▶ **What you need to do**
The response must consist of every record, restated word for word.

[Stored items]
== == ==
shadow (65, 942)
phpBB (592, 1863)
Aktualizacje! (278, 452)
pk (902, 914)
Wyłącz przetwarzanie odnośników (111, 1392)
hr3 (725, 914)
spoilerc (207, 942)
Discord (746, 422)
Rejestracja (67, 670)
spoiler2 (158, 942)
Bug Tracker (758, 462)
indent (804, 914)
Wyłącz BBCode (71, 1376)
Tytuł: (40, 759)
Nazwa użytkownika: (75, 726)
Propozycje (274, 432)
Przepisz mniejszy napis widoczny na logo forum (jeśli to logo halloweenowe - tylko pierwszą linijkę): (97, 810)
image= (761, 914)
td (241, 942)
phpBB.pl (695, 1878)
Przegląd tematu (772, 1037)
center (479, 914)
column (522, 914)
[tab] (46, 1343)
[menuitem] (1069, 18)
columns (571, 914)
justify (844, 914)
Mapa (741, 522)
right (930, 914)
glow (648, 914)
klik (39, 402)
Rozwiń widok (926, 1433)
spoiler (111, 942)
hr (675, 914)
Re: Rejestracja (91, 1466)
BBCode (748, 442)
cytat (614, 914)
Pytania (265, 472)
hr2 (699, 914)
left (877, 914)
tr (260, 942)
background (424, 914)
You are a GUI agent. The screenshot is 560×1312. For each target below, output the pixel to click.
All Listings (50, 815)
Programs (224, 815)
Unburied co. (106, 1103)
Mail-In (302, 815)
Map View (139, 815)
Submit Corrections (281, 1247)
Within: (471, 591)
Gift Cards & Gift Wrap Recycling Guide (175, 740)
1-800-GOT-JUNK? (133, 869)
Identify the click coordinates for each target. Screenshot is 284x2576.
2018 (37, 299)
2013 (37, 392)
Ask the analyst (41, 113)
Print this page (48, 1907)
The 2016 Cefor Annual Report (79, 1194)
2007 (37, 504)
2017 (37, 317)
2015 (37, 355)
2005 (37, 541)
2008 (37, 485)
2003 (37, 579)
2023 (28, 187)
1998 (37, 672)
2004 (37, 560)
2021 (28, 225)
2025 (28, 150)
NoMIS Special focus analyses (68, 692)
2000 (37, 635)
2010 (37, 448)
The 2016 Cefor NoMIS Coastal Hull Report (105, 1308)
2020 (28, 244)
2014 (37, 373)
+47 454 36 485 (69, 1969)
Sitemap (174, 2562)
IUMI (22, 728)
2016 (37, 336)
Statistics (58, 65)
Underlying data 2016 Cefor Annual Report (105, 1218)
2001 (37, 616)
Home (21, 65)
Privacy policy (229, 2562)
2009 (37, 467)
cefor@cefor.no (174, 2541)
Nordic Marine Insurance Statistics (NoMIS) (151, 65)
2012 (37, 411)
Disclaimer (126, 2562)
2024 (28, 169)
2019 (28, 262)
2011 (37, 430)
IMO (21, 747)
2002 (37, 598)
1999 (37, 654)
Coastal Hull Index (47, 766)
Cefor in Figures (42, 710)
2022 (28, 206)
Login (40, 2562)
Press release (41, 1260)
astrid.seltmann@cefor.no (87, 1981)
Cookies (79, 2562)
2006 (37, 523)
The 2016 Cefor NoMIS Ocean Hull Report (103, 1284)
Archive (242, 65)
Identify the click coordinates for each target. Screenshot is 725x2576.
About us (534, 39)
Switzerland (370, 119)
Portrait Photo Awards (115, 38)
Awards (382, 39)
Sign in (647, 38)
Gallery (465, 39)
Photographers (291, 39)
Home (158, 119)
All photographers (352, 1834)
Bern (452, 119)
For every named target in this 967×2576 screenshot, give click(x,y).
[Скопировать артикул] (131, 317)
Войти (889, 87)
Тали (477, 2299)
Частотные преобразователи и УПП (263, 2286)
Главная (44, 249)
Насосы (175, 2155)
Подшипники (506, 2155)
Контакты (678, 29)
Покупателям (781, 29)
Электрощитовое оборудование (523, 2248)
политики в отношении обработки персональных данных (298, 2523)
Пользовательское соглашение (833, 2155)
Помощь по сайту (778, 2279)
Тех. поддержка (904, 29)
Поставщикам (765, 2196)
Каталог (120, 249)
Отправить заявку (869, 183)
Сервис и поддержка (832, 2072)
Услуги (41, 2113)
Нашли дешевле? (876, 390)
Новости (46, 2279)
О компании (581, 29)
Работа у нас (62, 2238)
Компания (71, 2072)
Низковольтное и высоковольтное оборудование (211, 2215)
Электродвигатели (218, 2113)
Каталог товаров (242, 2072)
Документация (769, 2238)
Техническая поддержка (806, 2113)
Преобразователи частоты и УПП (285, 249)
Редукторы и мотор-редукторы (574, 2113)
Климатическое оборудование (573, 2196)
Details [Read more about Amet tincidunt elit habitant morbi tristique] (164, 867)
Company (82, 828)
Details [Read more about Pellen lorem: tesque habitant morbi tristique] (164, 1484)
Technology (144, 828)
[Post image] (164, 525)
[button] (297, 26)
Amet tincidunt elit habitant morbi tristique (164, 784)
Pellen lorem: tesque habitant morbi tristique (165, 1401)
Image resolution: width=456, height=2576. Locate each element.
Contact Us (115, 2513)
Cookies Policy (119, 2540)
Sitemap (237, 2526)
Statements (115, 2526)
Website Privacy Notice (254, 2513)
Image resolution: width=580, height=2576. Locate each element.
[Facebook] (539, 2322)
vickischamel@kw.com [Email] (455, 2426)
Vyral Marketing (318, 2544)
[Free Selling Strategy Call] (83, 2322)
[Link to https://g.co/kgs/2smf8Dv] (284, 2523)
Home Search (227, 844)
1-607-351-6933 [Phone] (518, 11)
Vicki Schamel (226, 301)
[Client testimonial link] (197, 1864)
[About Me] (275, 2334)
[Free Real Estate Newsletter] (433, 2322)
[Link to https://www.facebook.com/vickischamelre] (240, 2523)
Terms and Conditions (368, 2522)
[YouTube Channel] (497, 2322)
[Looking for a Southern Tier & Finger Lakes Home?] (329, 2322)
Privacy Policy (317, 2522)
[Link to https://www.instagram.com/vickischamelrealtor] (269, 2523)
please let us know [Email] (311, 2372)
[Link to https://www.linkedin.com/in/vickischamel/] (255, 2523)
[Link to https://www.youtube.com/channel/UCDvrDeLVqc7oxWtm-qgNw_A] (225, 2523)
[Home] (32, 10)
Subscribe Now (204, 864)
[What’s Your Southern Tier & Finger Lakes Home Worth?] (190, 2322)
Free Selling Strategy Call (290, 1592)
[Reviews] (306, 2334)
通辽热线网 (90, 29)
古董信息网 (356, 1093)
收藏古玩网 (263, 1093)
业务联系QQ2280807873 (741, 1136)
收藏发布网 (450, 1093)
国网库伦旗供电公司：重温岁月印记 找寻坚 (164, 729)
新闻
== == ==
▶ **Answer for this exercise**
shadow (65, 942)
phpBB (592, 1863)
Aktualizacje! (278, 452)
pk (902, 914)
Wyłącz przetwarzanie odnośników (111, 1392)
hr3 (725, 914)
spoilerc (207, 942)
Discord (746, 422)
Rejestracja (67, 670)
spoiler2 (158, 942)
Bug Tracker (758, 462)
indent (804, 914)
Wyłącz BBCode (71, 1376)
Tytuł: (40, 759)
Nazwa użytkownika: (75, 726)
Propozycje (274, 432)
Przepisz mniejszy napis widoczny na logo forum (jeśli to logo halloweenowe - tylko pierwszą linijkę): (97, 810)
image= (761, 914)
td (241, 942)
phpBB.pl (695, 1878)
Przegląd tematu (772, 1037)
center (479, 914)
column (522, 914)
[tab] (46, 1343)
[menuitem] (1069, 18)
columns (571, 914)
justify (844, 914)
Mapa (741, 522)
right (930, 914)
glow (648, 914)
klik (39, 402)
Rozwiń widok (926, 1433)
spoiler (111, 942)
hr (675, 914)
Re: Rejestracja (91, 1466)
BBCode (748, 442)
cytat (614, 914)
Pytania (265, 472)
hr2 (699, 914)
left (877, 914)
tr (260, 942)
background (424, 914)
You are a GUI agent. The screenshot is 560×1312. For each target below, output the pixel to click.
All Listings (50, 815)
Programs (224, 815)
Unburied co. (106, 1103)
Mail-In (302, 815)
Map View (139, 815)
Submit Corrections (281, 1247)
Within: (471, 591)
Gift Cards & Gift Wrap Recycling Guide (175, 740)
1-800-GOT-JUNK? (133, 869)
Identify the click coordinates for each target. Screenshot is 284x2576.
2018 (37, 299)
2013 (37, 392)
Ask the analyst (41, 113)
Print this page (48, 1907)
The 2016 Cefor Annual Report (79, 1194)
2007 (37, 504)
2017 (37, 317)
2015 (37, 355)
2005 (37, 541)
2008 (37, 485)
2003 (37, 579)
2023 (28, 187)
1998 (37, 672)
2004 (37, 560)
2021 (28, 225)
2025 (28, 150)
NoMIS Special focus analyses (68, 692)
2000 (37, 635)
2010 (37, 448)
The 2016 Cefor NoMIS Coastal Hull Report (105, 1308)
2020 (28, 244)
2014 (37, 373)
+47 454 36 485 (69, 1969)
Sitemap (174, 2562)
IUMI (22, 728)
2016 (37, 336)
Statistics (58, 65)
Underlying data 2016 Cefor Annual Report (105, 1218)
2001 (37, 616)
Home (21, 65)
Privacy policy (229, 2562)
2009 (37, 467)
cefor@cefor.no (174, 2541)
Nordic Marine Insurance Statistics (NoMIS) (151, 65)
2012 (37, 411)
Disclaimer (126, 2562)
2024 (28, 169)
2019 (28, 262)
2011 (37, 430)
IMO (21, 747)
2002 (37, 598)
1999 (37, 654)
Coastal Hull Index (47, 766)
Cefor in Figures (42, 710)
2022 (28, 206)
Login (40, 2562)
Press release (41, 1260)
astrid.seltmann@cefor.no (87, 1981)
Cookies (79, 2562)
2006 (37, 523)
The 2016 Cefor NoMIS Ocean Hull Report (103, 1284)
Archive (242, 65)
Identify the click coordinates for each target. Screenshot is 725x2576.
About us (534, 39)
Switzerland (370, 119)
Portrait Photo Awards (115, 38)
Awards (382, 39)
Sign in (647, 38)
Gallery (465, 39)
Photographers (291, 39)
Home (158, 119)
All photographers (352, 1834)
Bern (452, 119)
For every named target in this 967×2576 screenshot, give click(x,y).
[Скопировать артикул] (131, 317)
Войти (889, 87)
Тали (477, 2299)
Частотные преобразователи и УПП (263, 2286)
Главная (44, 249)
Насосы (175, 2155)
Подшипники (506, 2155)
Контакты (678, 29)
Покупателям (781, 29)
Электрощитовое оборудование (523, 2248)
политики в отношении обработки персональных данных (298, 2523)
Пользовательское соглашение (833, 2155)
Помощь по сайту (778, 2279)
Тех. поддержка (904, 29)
Поставщикам (765, 2196)
Каталог (120, 249)
Отправить заявку (869, 183)
Сервис и поддержка (832, 2072)
Услуги (41, 2113)
Нашли дешевле? (876, 390)
Новости (46, 2279)
О компании (581, 29)
Работа у нас (62, 2238)
Компания (71, 2072)
Низковольтное и высоковольтное оборудование (211, 2215)
Электродвигатели (218, 2113)
Каталог товаров (242, 2072)
Документация (769, 2238)
Техническая поддержка (806, 2113)
Преобразователи частоты и УПП (285, 249)
Редукторы и мотор-редукторы (574, 2113)
Климатическое оборудование (573, 2196)
Details [Read more about Amet tincidunt elit habitant morbi tristique] (164, 867)
Company (82, 828)
Details [Read more about Pellen lorem: tesque habitant morbi tristique] (164, 1484)
Technology (144, 828)
[Post image] (164, 525)
[button] (297, 26)
Amet tincidunt elit habitant morbi tristique (164, 784)
Pellen lorem: tesque habitant morbi tristique (165, 1401)
Image resolution: width=456, height=2576. Locate each element.
Contact Us (115, 2513)
Cookies Policy (119, 2540)
Sitemap (237, 2526)
Statements (115, 2526)
Website Privacy Notice (254, 2513)
Image resolution: width=580, height=2576. Locate each element.
[Facebook] (539, 2322)
vickischamel@kw.com [Email] (455, 2426)
Vyral Marketing (318, 2544)
[Free Selling Strategy Call] (83, 2322)
[Link to https://g.co/kgs/2smf8Dv] (284, 2523)
Home Search (227, 844)
1-607-351-6933 [Phone] (518, 11)
Vicki Schamel (226, 301)
[Client testimonial link] (197, 1864)
[About Me] (275, 2334)
[Free Real Estate Newsletter] (433, 2322)
[Link to https://www.facebook.com/vickischamelre] (240, 2523)
Terms and Conditions (368, 2522)
[YouTube Channel] (497, 2322)
[Looking for a Southern Tier & Finger Lakes Home?] (329, 2322)
Privacy Policy (317, 2522)
[Link to https://www.instagram.com/vickischamelrealtor] (269, 2523)
please let us know [Email] (311, 2372)
[Link to https://www.linkedin.com/in/vickischamel/] (255, 2523)
[Link to https://www.youtube.com/channel/UCDvrDeLVqc7oxWtm-qgNw_A] (225, 2523)
[Home] (32, 10)
Subscribe Now (204, 864)
[What’s Your Southern Tier & Finger Lakes Home Worth?] (190, 2322)
Free Selling Strategy Call (290, 1592)
[Reviews] (306, 2334)
通辽热线网 (90, 29)
古董信息网 (356, 1093)
收藏古玩网 (263, 1093)
业务联系QQ2280807873 (741, 1136)
收藏发布网 (450, 1093)
国网库伦旗供电公司：重温岁月印记 找寻坚 (164, 729)
新闻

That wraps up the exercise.